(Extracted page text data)
# # #

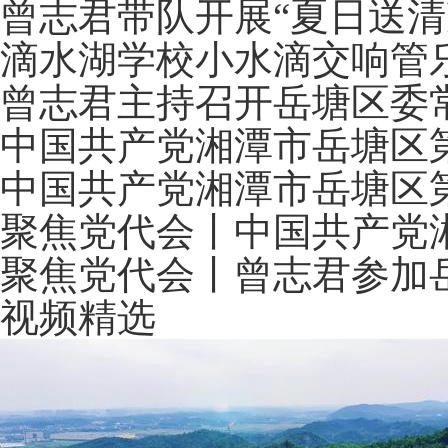
曾志君带队开展“夏日送清
滴水湖学校小水滴交响管
曾志君主持召开岳塘区委
中国共产党湘潭市岳塘区
中国共产党湘潭市岳塘区
聚焦党代会丨中国共产党
聚焦党代会丨曾志君参加
视频精选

# # #

▶ Work task: Repeat all of the entries word for word, but omit the pictures.

▶ Your response:
曾志君带队开展“夏日送清
滴水湖学校小水滴交响管
曾志君主持召开岳塘区委
中国共产党湘潭市岳塘区
中国共产党湘潭市岳塘区
聚焦党代会丨中国共产党
聚焦党代会丨曾志君参加
视频精选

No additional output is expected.